The present invention relates to sliding door frame structures, primarily sliding glass doors which are commonly used as patio doors and the like.
Sliding door assemblies normally have two or more panels, at least one of which slides, along a track, supported in a frame. To allow proper door functioning, the frame must be rigid and strong enough to withstand substantial perpendicular loading, due not only to environmental loading, i.e. wind loads, but also to forces exerted during use. The problem of bending of the frame members is complicated by their lengths, which in sliding doors can be 8-12 feet. As a result, loads applied to the frame can, depending upon how the frame is installed in the jamb, create substantial bending moments.

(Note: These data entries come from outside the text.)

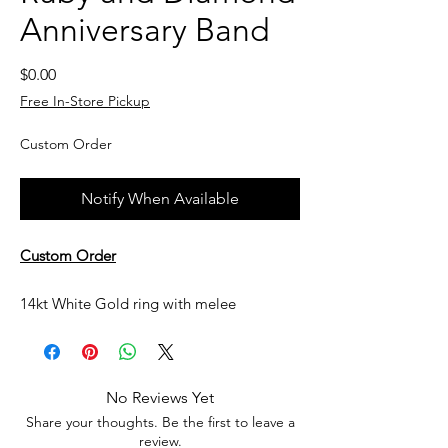
Anniversary Band
Price
$0.00
Free In-Store Pickup
Custom Order
Notify When Available
Custom Order
14kt White Gold ring with melee
diamonds and rubies
Currently not in stock, but can be made
No Reviews Yet
upon request. All custom jewelry is priced
Share your thoughts. Be the first to leave a
based on labor, gemstone type and value,
review.
and current metal prices. Please get in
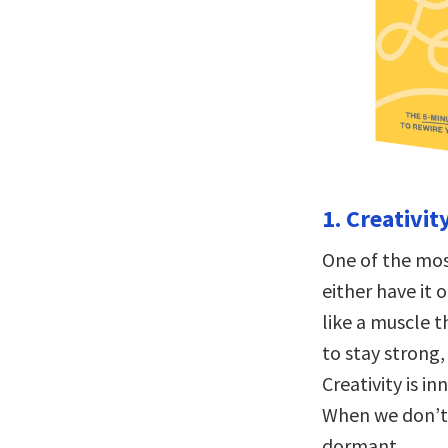
1. Creativity
One of the most
either have it 
like a muscle 
to stay strong,
Creativity is i
When we don’t u
dormant.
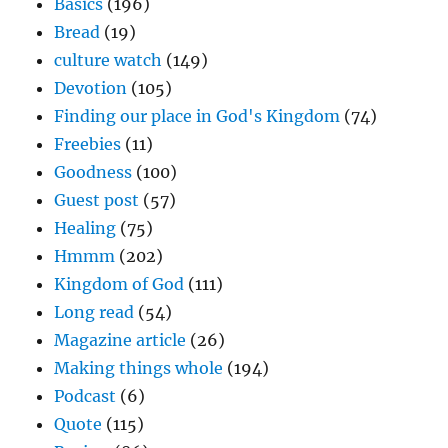
Basics
(196)
Bread
(19)
culture watch
(149)
Devotion
(105)
Finding our place in God's Kingdom
(74)
Freebies
(11)
Goodness
(100)
Guest post
(57)
Healing
(75)
Hmmm
(202)
Kingdom of God
(111)
Long read
(54)
Magazine article
(26)
Making things whole
(194)
Podcast
(6)
Quote
(115)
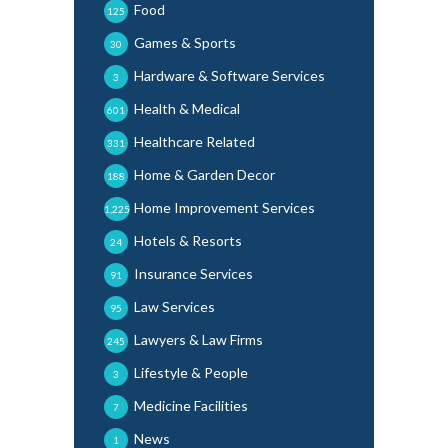
Food
125
Games & Sports
30
Hardware & Software Services
3
Health & Medical
601
Healthcare Related
331
Home & Garden Decor
188
Home Improvement Services
1,225
Hotels & Resorts
24
Insurance Services
91
Law Services
95
Lawyers & Law Firms
245
Lifestyle & People
3
Medicine Facilities
7
News
1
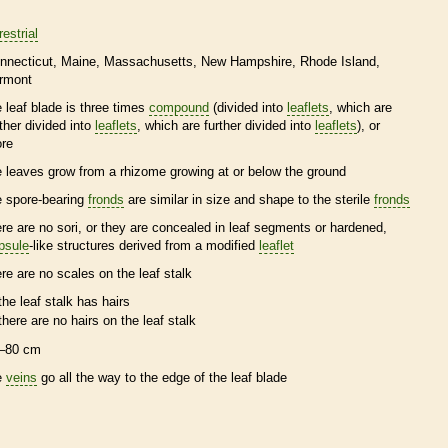
restrial
nnecticut
Maine
Massachusetts
New Hampshire
Rhode Island
rmont
e leaf blade is three times
compound
(divided into
leaflets
, which are
rther divided into
leaflets
, which are further divided into
leaflets
), or
re
e leaves grow from a
rhizome
growing at or below the ground
e
spore
-bearing
fronds
are similar in size and shape to the sterile
fronds
ere are no sori, or they are concealed in leaf segments or hardened,
psule
-like structures derived from a modified
leaflet
ere are no
scales
on the leaf
stalk
the leaf
stalk
has
hairs
there are no
hairs
on the leaf
stalk
–80 cm
e
veins
go all the way to the edge of the leaf blade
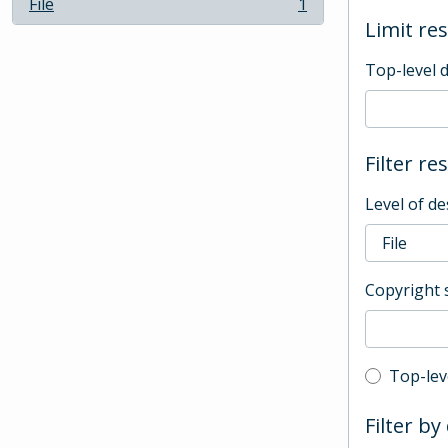
File
1
, 1 results
Limit res
Top-level 
Filter re
Level of de
Copyright 
Top-leve
Top-lev
Filter by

In addition to perpendicular loads, the frame must be capable of withstanding axial stresses imparted during opening and closing movement of the sliding door or doors, such that the track and frame remain rigid.

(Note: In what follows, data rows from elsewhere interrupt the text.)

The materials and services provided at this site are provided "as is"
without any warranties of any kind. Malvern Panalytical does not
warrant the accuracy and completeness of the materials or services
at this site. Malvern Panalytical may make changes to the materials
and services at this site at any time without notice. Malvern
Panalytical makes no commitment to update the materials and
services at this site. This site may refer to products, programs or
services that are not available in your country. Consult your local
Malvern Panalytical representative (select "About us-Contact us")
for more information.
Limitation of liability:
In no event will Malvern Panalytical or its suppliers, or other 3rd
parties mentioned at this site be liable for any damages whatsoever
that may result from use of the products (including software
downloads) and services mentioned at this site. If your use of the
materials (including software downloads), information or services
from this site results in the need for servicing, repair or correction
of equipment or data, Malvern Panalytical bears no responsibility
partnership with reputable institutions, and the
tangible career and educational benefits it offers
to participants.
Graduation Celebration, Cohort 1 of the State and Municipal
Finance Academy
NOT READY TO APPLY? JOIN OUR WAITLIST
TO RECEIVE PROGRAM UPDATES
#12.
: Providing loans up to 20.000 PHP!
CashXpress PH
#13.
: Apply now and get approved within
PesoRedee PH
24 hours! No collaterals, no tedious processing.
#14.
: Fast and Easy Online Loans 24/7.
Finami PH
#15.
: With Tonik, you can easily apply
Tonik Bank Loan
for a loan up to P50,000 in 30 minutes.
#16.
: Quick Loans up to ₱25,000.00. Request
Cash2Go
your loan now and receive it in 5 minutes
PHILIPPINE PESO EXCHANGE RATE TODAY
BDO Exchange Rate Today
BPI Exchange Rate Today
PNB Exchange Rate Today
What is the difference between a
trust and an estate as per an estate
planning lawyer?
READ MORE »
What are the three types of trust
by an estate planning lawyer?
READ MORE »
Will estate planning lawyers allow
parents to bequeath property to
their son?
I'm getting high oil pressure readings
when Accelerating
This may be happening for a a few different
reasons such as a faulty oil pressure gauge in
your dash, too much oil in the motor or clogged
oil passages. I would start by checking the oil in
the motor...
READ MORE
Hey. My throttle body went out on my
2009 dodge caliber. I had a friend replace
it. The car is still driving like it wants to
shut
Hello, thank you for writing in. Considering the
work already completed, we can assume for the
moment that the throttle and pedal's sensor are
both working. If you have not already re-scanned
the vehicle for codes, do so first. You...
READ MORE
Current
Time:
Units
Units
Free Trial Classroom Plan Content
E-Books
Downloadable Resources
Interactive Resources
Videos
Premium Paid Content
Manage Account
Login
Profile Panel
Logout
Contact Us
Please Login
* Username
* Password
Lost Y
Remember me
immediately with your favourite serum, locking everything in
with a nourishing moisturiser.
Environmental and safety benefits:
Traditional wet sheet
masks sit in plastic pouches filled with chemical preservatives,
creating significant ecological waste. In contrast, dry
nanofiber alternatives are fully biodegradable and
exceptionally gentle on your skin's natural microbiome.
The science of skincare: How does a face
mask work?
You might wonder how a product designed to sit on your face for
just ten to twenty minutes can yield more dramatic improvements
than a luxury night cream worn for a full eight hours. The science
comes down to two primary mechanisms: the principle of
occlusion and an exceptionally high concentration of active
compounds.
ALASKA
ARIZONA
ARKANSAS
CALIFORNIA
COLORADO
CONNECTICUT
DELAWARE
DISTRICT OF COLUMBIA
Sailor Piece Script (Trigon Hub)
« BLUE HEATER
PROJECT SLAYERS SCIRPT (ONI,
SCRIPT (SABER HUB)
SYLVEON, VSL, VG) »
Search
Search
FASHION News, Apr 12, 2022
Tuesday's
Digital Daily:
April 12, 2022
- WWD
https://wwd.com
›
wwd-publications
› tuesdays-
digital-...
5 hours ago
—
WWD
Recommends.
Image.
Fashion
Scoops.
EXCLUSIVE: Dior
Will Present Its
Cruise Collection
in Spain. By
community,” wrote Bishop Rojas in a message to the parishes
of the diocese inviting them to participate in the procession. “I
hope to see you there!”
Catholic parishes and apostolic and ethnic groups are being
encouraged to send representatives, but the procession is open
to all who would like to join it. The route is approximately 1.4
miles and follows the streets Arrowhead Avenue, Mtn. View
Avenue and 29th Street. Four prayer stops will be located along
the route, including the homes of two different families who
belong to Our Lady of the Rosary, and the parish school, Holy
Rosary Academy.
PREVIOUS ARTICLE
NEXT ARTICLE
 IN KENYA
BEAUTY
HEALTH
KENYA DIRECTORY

For aesthetic effect, the door panels, when used as outside doors, are formed almost entirely of glass, which results in panes of substantial size. Due to the large glass area, each of the panes is necessarily extremely heavy, on the order of 250 lbs. per pane. This requires a frame structure which is strong enough to support substantial weight, and durable to hold up to repetitive door opening and closing motions under substantial stress.

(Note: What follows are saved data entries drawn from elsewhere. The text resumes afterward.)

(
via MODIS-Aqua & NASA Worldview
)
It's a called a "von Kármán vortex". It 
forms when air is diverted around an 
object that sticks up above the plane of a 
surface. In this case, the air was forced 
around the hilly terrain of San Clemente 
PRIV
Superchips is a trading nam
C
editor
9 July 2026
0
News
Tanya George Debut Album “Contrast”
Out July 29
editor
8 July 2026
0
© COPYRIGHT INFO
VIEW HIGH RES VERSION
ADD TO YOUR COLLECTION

Concern for thermal insulation of doors and windows, through which considerable heat loss can occur, coupled with the fact that sliding glass doors have a large glass surface area and glass is a relatively poor insulator of heat, has almost necessitated the use of double or triple glazing in the door panels. This not only complicates the frame configuration, but the substantial additional weight resultant from the added panes of glass places significant additional strain on the frame support members. It is for this reason too, thermal efficiency, that it is necessary to retain rigidity of the frame and door members to resist bending under wind loads as would cause excess infiltration of air (and water), and loss of heat.
These heavy load and stress factors have severely inhibited the use of rigid plastic as the frame and sash members in the sliding glass door assembly, although from the standpoint of cost and ease of manufacture the use of a rigid plastic frame and sash would be greatly desirable. However, in order to be capable of withstanding the in-use conditions of the sliding glass door, the plastic members would have to have a relatively thick construction. Alternatively, if plastic members of relatively thin wall thickness were used, metal reinforcement members would be required to prevent bending or cracking of the plastic. In either case, the cost savings advantage of using plastic in the first place would be obviated due both to material costs and construction costs.